Immense black holes are common at the cores of galaxies, but finding one this big so "far back" in the cosmos is rare. Because light from the galaxy hosting the black hole has traveled 12.5 billion years to reach us, astronomers are seeing the object as it was in the distant past. The black hole was already billions of times the mass of our sun when our universe was only a tenth of its present age of 13.8 billion years.
The new study outlines three reasons why the black holes in the ELIRGs could have grown so massive. First, they may have been born big. In other words, the "seeds," or embryonic black holes, might be bigger than thought possible.
"How do you get an elephant?" asked Peter Eisenhardt, project scientist for WISE at JPL and a co-author on the paper. "One way is start with a baby elephant."
http://www.nasa.gov/press-release/nasas-wise-spacecraft-discovers-most-luminous-galaxy-in-universe
[Paper]: http://arxiv.org/abs/1410.1751
(Score: 2, Insightful) by Shub on Monday May 25 2015, @01:31PM
As a commenter below noted(he/she reads the stories). It becomes increasingly hard to actually comment on science stories, as science necessarily becomes more focused and esoteric as time goes by and therefore harder to comment on for laypeople such as myself and others.
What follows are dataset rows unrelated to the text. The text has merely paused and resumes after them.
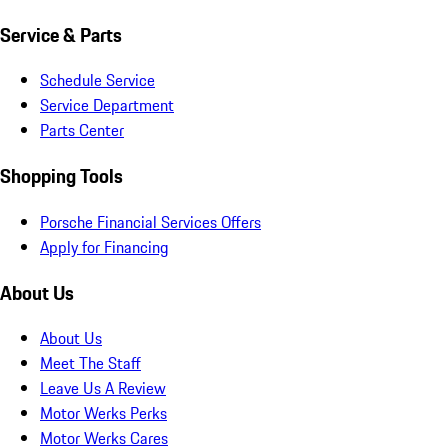
Service & Parts
Schedule Service
Service Department
Parts Center
Shopping Tools
Porsche Financial Services Offers
Apply for Financing
About Us
About Us
Meet The Staff
Leave Us A Review
Motor Werks Perks
Motor Werks Cares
All we can really say is that a topic is interesting, and what was brought forth in the article is good for the progress of scientific endeavour, but can't really add anything to the discussion without (in my own case anyway) seeming like a bit of a pleb with regards to the subject matter.
(Score: 0) by Anonymous Coward on Tuesday May 26 2015, @03:49AM
But most people are plebs on issues like economics, race relations, intelligence gathering, Constitutional law, etc., but that doesn't stop them from sounding off like they are some kind of expert on any of those issues.